How did the four babies who were found dead in a freezer in Massachusetts last November die, and who was to blame? The investigation has closed and there are still no answers. What’s more, a resolution to the case seems unlikely, according to legal officials.
As reported by Suffolk County, Massachusetts District Attorney Kevin Hayden on Tuesday, April 30, Alexis Aldamir, the mother who was the owner of the Boston apartment where they were found, will not face criminal charges following an investigation.
On Nov. 17, 2022, police officers arrived at a residence in South Boston after receiving a 911 call from Aldamir’s brother about a baby found in a freezer, authorities said. The caller explained that he and his wife made the discovery while cleaning out the apartment where his sister once lived.

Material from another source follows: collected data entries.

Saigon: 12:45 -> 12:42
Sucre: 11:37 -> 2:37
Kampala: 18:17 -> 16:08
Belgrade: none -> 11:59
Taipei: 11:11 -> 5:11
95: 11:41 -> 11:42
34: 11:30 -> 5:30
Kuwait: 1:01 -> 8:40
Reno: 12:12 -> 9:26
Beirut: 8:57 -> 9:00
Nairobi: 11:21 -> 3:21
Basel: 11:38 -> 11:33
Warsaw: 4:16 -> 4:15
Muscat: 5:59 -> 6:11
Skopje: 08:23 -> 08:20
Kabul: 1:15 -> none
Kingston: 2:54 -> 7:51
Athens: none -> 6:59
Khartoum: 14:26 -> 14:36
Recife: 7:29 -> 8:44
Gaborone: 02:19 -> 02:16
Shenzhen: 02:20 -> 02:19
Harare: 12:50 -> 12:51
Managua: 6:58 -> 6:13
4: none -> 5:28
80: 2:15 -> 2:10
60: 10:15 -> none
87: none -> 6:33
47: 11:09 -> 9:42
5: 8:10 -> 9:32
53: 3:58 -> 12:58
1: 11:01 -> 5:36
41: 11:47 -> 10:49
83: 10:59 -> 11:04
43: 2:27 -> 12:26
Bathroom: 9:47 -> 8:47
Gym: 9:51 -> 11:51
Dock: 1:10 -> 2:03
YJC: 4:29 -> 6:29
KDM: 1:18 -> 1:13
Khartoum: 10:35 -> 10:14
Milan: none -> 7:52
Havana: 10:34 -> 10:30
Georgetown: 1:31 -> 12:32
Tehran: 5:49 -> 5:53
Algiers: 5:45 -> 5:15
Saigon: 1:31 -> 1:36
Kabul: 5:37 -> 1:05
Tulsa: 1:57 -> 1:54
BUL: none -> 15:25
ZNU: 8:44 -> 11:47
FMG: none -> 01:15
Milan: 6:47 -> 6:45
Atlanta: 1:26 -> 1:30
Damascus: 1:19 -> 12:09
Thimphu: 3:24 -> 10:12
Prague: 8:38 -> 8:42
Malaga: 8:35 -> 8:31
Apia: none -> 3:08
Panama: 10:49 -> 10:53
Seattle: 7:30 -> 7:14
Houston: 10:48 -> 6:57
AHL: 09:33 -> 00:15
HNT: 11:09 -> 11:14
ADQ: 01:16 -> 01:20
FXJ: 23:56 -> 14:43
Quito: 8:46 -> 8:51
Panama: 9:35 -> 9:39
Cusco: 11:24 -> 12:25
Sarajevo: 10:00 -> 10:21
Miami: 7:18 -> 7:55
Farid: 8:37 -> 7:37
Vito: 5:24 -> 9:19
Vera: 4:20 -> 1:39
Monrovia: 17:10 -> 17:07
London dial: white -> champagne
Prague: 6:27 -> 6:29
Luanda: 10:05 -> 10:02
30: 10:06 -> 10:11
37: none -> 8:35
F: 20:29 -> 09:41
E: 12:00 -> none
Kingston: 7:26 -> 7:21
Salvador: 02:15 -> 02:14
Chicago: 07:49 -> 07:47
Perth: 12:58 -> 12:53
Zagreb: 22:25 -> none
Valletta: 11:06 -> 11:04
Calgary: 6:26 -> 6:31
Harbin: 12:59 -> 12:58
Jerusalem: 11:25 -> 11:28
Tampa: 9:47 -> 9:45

That day, two male babies and two female babies, all of whom were confirmed to be siblings, were found “frozen solid,” the authorities reported. All of them were discovered in shoe boxes wrapped in tin foil and had their umbilical cords attached, and the two females also had their placentas attached.
According to the autopsy report, the medical examiner found there was no scientific method to determine how long the babies, who were described as full term, had been frozen.
Reportedly, the medical examiner concluded that the cause of death for all of the babies to be “undetermined,” and said that they could not definitively ascertain whether or not they had been born alive.
Aldamir, 69, was tracked down to a residential facility and ordered by the court to provide a DNA sample, which revealed that she was the mother of all four babies, and the father was found to be a man who died in 2011. When questioned about what happened, Aldamir displayed a lack of an awareness of where she was or what was going on.
In a press release issued by Hayden on Tuesday, he said he doesn’t believe a case against Aldamir can be brought to trial due to several conditions.
“This investigation, which is one of the most complex, unusual and perplexing that this office has ever encountered, is now complete. While we have some answers, there are many elements of this case that will likely never be answered,” Hayden stated. “We will never know if the four babies were born alive, and we will never know exactly what happened to them. We will never know how Alexis Aldamir concealed her pregnancies, or why she chose to do so.”